8 Duguet, Soc. Méd. des. Hôp., Mai 11, 1883; Rev. mens., Juin 1, 1883, p. 187.
But there is no limitation of the disease to these structures. The growth may cover the entire mucous membrane of the mouth. From the mouth it may reach the lateral walls of the pharynx, and in rare instances the posterior wall of the pharynx. The product is said to be more adherent on the pharynx (Reubold) than in the mouth. From the pharynx it may reach the epiglottis, and even the larynx (Lelut), in which organ it has been seen upon the vocal bands (Parrot). It has never been observed in the posterior nares or at the pharyngeal orifice of the Eustachian tube. It flourishes best, therefore, upon squamous epithelium. In infants much reduced, Parrot has seen ulceration in the neighborhood of the pterygoid apophyses, but attributable to the cachectic state of the child, and not to the disease in the mouth.
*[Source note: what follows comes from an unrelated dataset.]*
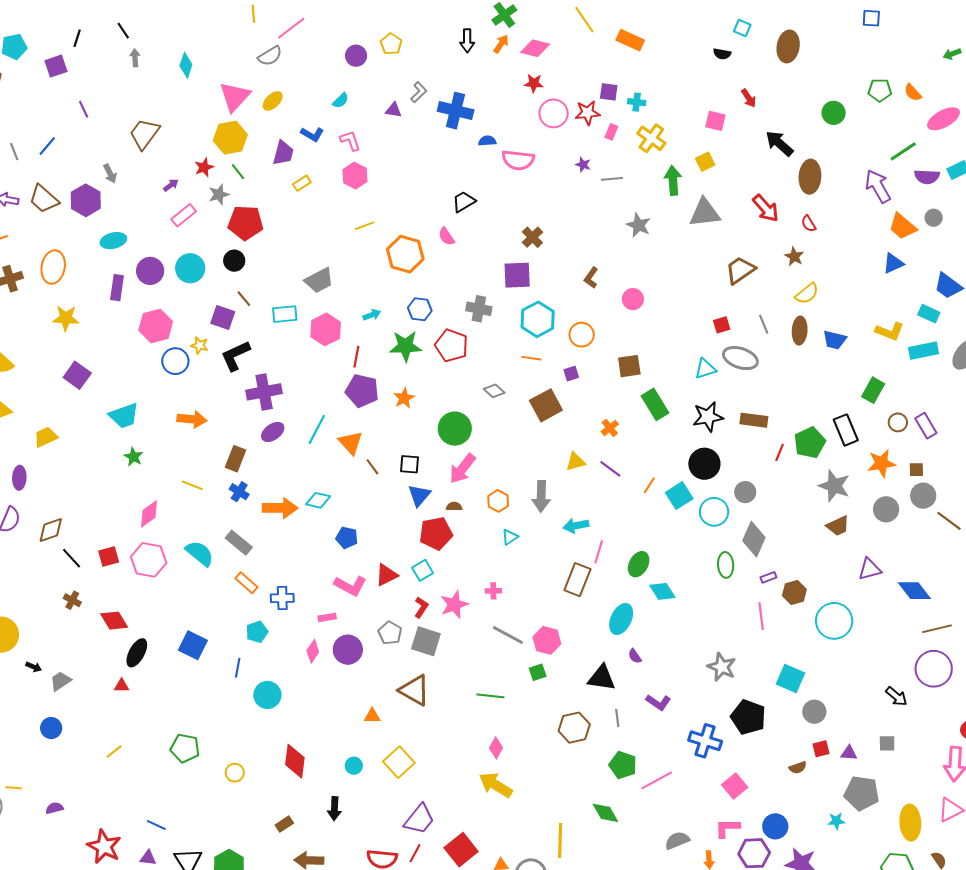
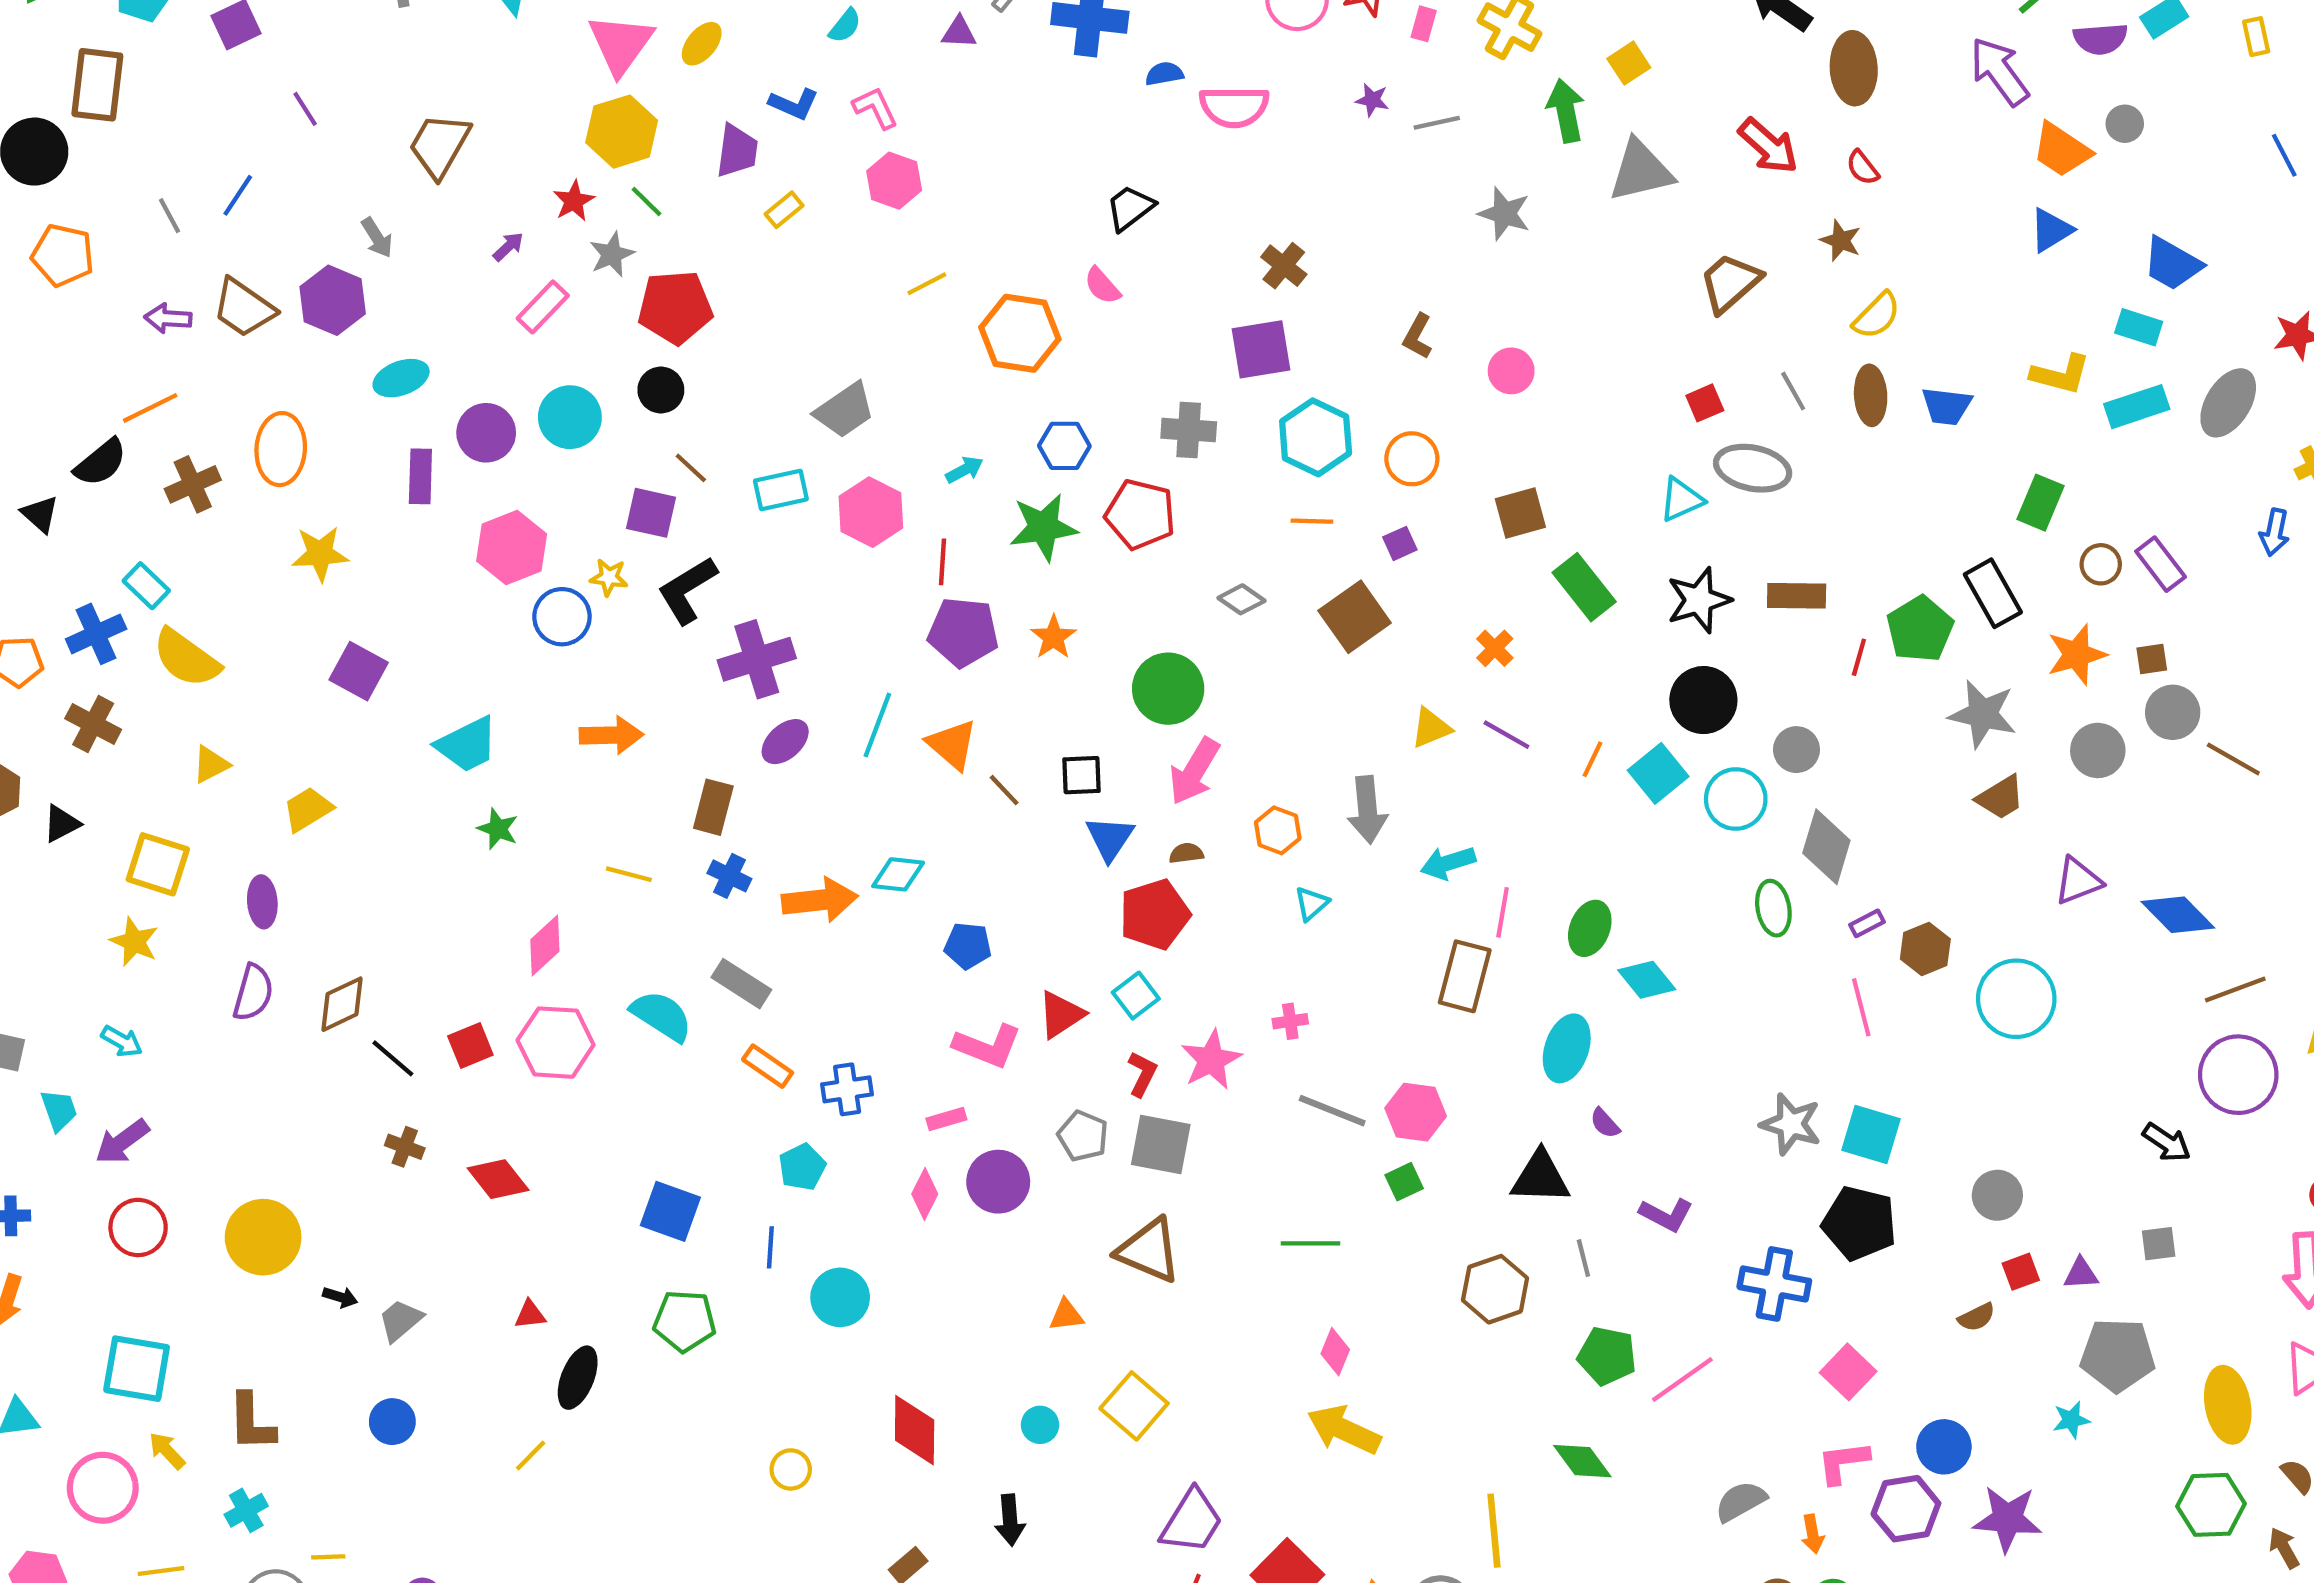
black ellipse: (137, 653) -> (578, 1378), moved
cyan square: (791, 678) -> (1871, 1134), moved
green pentagon: (185, 748) -> (685, 1321), moved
In many cases—in as large a proportion as two-thirds, according to some observers—the oesophagus becomes invaded, either in irregular longitudinal strips or in rings, in all instances (Simon) terminating a little above the cardia. In exceptional cases the entire mucous surface of the oesophagus may be covered with the product (Seux). It has been seen in the stomach (Lelut, Valleix), and is even said to be developed there (Parrot), presenting as little yellow projections, isolated or contiguous, from the size of millet-seeds to that of peas, and usually located along the curvatures, especially the smaller curvature and cardia (Simon).
In instances still more rare it is found in the intestinal canal (Seux), even at the anus (Bouchut, Robin), and thence upon the genitalia. In a child thirteen days old, Parrot found it in the pulmonary parenchyma at the summit of the right lung, where it had probably been drawn by efforts of inspiration.
The nipple of the nurse often becomes covered with the growth (Gubler, Robin, Trousseau, Simon).
SYMPTOMATOLOGY.—In infants the earliest symptom is distress during nursing, the nipple being seized repeatedly, and as frequently released with cries of pain and disappointment. This cry is hoarse when the vocal bands are involved.